Cet aspect local des élections législatives, malgré la volonté de Jean-Luc Mélenchon d'en faire un scrutin national, peut-il venir contrecarrer les plans de NUPES ?
Les législatives sont un mix des deux. L'ancrage local est très vrai dans les villes moyennes et les communes rurales, mais beaucoup moins dans les zones de métropoles, où les gens ne connaissent pas leur député et où l’on fait un vote d'étiquette politique, hormis quelques cas. Il faut séparer ces deux France. Donc dans les villes moyennes et les communes rurales, oui ça va peser. Et c'est pour ça que la question des dissidences et des candidatures divers gauche va être très importante. Qu'un candidat dissident batte son adversaire de NUPES, ça semble difficile. Mais le score qu’il fera pourra l’éliminer au premier tour. C'est la même chose à droite, sauf qu'à droite, le paysage est déjà éclaté, donc il n'y aura pas beaucoup d'espace pour des dissidences, car les chances d'être élu, dans le contexte actuel, seront très faibles.

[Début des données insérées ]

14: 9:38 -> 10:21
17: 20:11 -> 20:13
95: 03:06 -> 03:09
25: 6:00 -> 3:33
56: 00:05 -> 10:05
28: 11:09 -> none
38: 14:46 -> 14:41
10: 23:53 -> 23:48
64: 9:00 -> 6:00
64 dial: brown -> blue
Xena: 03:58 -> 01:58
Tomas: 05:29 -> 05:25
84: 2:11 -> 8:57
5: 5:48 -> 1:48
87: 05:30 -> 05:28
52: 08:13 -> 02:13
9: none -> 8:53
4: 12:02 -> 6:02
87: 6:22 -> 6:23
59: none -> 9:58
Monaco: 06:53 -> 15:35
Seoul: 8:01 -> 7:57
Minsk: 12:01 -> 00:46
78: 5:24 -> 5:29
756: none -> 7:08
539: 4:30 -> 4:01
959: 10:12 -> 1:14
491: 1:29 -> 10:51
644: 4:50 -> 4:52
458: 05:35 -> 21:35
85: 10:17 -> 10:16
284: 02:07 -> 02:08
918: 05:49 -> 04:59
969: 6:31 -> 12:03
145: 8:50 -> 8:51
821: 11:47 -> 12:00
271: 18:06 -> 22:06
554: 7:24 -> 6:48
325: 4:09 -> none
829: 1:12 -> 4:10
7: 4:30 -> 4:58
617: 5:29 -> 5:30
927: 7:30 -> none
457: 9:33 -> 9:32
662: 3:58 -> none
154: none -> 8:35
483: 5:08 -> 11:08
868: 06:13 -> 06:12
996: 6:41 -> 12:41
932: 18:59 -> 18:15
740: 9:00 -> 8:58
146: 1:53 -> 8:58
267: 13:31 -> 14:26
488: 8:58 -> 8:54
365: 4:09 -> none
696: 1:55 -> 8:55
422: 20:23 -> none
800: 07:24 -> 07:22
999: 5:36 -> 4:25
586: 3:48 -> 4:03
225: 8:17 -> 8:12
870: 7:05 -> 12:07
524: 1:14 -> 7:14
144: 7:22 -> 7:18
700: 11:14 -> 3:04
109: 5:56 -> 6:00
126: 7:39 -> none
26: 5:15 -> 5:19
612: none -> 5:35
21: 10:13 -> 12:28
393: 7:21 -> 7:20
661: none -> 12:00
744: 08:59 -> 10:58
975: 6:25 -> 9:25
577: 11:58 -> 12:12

La droite n'a-t-elle aucune chance pour rester le premier opposant ?
Les Républicains, avec l'UDI, ont 120 députés. Or ils risquent d'en perdre. Ils peuvent donc venir mourir sous les 100 députés. Cette barre des 100 députés paraît tout à fait atteignable pour l'alliance de la gauche. Ils ont des bastions de départ assez solides et d'autres qui le deviennent grâce à cette union.